If you want to build a house, who do you learn from?
If you want to rock climb, do you ask someone with experience, or someone who has never done it?
If you want to learn SCUBA diving, do you take a course from a certified instructor, or do you plunge in and see how it goes?
If planners seek to improve conditions for driving, do they design the changes with an untrained driver in mind?
What is it about traffic cycling that makes everyone think they're an expert?
Why does a 40 year old guy driving his pickup home who has not ridden a bike since he was 10 think he knows where bikes "belong" on the road?
Why do traffic engineers seek to make riding on roads "comfortable" for untrained cyclists who don't know what they're doing?

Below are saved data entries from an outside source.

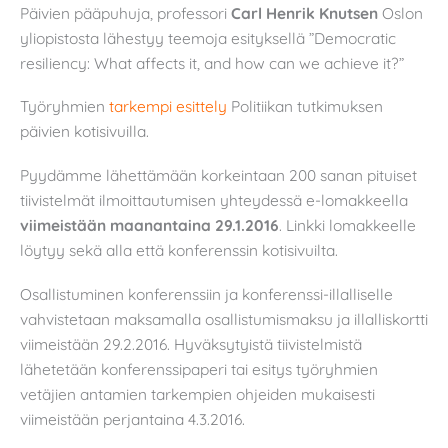
Päivien pääpuhuja, professori
Carl Henrik Knutsen
Oslon
yliopistosta lähestyy teemoja esityksellä ”Democratic
resiliency: What affects it, and how can we achieve it?”
Työryhmien
tarkempi esittely
Politiikan tutkimuksen
päivien kotisivuilla.
Pyydämme lähettämään korkeintaan 200 sanan pituiset
tiivistelmät ilmoittautumisen yhteydessä e-lomakkeella
viimeistään maanantaina 29.1.2016
. Linkki lomakkeelle
löytyy sekä alla että konferenssin kotisivuilta.
Osallistuminen konferenssiin ja konferenssi-illalliselle
vahvistetaan maksamalla osallistumismaksu ja illalliskortti
viimeistään 29.2.2016. Hyväksytyistä tiivistelmistä
lähetetään konferenssipaperi tai esitys työryhmien
vetäjien antamien tarkempien ohjeiden mukaisesti
viimeistään perjantaina 4.3.2016.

What's wrong with designing "facilities" for those who are untrained? As an answer, I find the following George Orwell quote to be apropos. Though he's writing about languages, I think it's true in general:
"But an effect can become a cause, reinforcing the original cause and producing the same effect in an intensified form, and so on indefinitely." - George Orwell
So untrained cyclist discomfort in traffic is a cause, and the effect is the creation and support of bike lanes. Few argue with that.
But, an effect can become a cause..., and, so bike lanes become a cause, reinforcing the original cause (untrained cyclist discomfort in traffic), and producing the same effect in an intensified form, and so on indefinitely.
Discomfort in traffic -> bike lanes -> more discomfort in traffic -> more bike lanes -> even more discomfort -> even more bike lanes -> yet more intensified discomfort ...
You end up with a nation of people who are disabled from riding in traffic by their own internal feelings. Is that the direction you want to go?